Up until a few weeks ago, I would have been in exactly the same boat, but my husband and I decided to take action against our immediate-satisfaction attitude to money and enrolled on a free money management course at our local polytech. To be honest, hubby was dragged along practically kicking and screaming but he is enjoying it now (he knows better than to say otherwise).
So far we have embarked on territory we already knew but were too lazy to admit. We tracked our spending over 6 weeks. All of our money goes down the drain. Literally, all our money goes on food. If I think I’m being awesome at sticking to the budget, I do a really cheap supermarket shop. That’s all good until we get to wednesday and realise there’s nothing for lunch so we both buy our lunches, I figure I’ve already spoilt the budget for the week so the following night we get takeaways and buy another $50 worth of lunch stuff for the ONE pre-school lunch box that has to be made on a Friday. Looking at the figures on paper after 6 weeks was eye-opening. I have always budgeted around $150 for our food shop but really we were spending between $300-400 on food alone. We were eating our savings.
So we decide to go back to cash. Money mountains were coordinated on the dining room table this week, with a realistic wad going to each family member’s savings first. We have given the kids four jars, one for spending frivelously (ie. cheap dollar shop toys), one for saving for their dream toy, one for giving and one to buy their first investment. The idea is that they put a dollar in each jar every week and learn that money is to be allocated to separate budgets and it takes time to build up for things you want.
Anyway back to the post office line, I started to tell the old man about the course and how it really opened my eyes to the fact that there will most likely be no superannuation payments by the time I reach retirement age. The man said he wished he could explain this to his grandkids, who were all my age and every single one of them had chosen not to do Kiwisaver.
“They’re too busy focussed on the here and now,” he said. “Complaining about house prices and how they need every cent to get by. Really, they’ve got all the flash cars and latest i-doofers but not one of them will appreciate that when they’re my age.”
What he was saying made so much sense to me. We have commodities in our life to make things more convenient for us now, but at what cost are these things to our lifestyle in the future. We all like to think we’ll have a big nest egg of investments to retire on by 65 -but what if inflation goes crazy? What if we were forced to use kiwisaver with no government super scheme to top it up. It would mean with $200,000 I could only afford to live for 5-10 years in retirement. Shit, they had better legalise euthanasia by then or we’ll all be homeless!
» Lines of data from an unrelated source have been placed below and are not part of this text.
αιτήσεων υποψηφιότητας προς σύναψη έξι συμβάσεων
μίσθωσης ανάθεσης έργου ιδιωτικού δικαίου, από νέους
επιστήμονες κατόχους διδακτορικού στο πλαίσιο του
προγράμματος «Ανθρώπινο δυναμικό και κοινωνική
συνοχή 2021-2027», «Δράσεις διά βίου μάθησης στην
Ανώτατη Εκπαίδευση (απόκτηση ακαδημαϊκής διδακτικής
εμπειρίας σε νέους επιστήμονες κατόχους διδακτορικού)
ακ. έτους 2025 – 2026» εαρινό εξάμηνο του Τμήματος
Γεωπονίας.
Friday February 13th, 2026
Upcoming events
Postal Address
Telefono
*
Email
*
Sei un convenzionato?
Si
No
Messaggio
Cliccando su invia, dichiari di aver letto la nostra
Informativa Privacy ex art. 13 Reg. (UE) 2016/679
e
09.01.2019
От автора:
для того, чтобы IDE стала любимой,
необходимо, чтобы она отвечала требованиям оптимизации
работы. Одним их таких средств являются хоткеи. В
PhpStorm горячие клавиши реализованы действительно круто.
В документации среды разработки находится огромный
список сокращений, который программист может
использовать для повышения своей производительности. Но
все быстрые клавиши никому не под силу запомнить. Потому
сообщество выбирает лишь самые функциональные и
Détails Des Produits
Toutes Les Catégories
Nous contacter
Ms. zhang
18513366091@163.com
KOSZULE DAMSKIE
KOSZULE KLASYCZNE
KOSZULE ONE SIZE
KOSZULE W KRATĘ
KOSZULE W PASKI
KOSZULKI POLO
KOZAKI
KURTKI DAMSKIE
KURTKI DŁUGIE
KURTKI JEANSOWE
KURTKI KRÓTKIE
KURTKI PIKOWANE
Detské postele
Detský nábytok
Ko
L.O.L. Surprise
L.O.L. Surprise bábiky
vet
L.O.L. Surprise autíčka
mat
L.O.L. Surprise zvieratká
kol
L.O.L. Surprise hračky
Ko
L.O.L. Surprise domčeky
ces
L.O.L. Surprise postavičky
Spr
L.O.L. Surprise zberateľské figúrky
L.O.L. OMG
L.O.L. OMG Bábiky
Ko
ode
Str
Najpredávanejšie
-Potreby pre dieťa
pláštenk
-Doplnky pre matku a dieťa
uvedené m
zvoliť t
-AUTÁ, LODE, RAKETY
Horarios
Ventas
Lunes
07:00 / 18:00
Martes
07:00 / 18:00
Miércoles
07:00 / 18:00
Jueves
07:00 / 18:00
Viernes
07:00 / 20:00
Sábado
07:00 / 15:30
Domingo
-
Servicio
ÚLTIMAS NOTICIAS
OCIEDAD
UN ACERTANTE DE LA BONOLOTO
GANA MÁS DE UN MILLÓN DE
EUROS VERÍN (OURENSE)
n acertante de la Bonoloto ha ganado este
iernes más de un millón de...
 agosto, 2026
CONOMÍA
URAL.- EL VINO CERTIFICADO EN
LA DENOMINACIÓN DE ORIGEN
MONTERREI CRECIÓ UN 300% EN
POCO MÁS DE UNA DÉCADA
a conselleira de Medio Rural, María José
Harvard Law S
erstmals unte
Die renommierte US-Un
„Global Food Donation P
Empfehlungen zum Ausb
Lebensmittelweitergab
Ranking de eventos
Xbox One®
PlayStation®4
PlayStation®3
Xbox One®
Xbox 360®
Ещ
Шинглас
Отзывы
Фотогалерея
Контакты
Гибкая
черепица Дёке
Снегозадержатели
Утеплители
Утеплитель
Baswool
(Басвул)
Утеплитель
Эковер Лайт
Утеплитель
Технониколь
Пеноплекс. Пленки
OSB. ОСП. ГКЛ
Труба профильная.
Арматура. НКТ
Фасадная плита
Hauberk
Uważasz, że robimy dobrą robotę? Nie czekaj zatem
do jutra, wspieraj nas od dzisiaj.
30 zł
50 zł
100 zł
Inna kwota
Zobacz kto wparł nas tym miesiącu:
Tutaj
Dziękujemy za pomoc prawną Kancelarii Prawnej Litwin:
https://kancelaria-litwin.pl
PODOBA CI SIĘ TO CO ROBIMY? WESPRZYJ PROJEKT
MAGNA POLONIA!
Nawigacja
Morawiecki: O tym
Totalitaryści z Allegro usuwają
Depressing stuff really. Although if I think about it, my parents are at retirement age and they have got plenty to live off. I don’t see many people struggling. But they are only expected to live until 80, what happens when they exceed that expectation? They exceed the government’s budget for their superannuation, and there’s less in the pool for the next generation and even less for our generation.
So this guy says it all goes back to teaching our kids about money. The kids see us using a piece of plastic to buy stuff and cannot understand the concept of having no money to pay for something. It makes sense that we can’t understand the concept of not having money in retirement, if you look at it as simple as a child does- why wouldn’t the piece of plastic just pay for something?
By using cash we can show the pile of coins going down, we can physically see that we have less and less money- so we live more frugally. We either do this now, or we could somehow stop all the old people from living too long but I wasn’t about to let this guy in on my plan.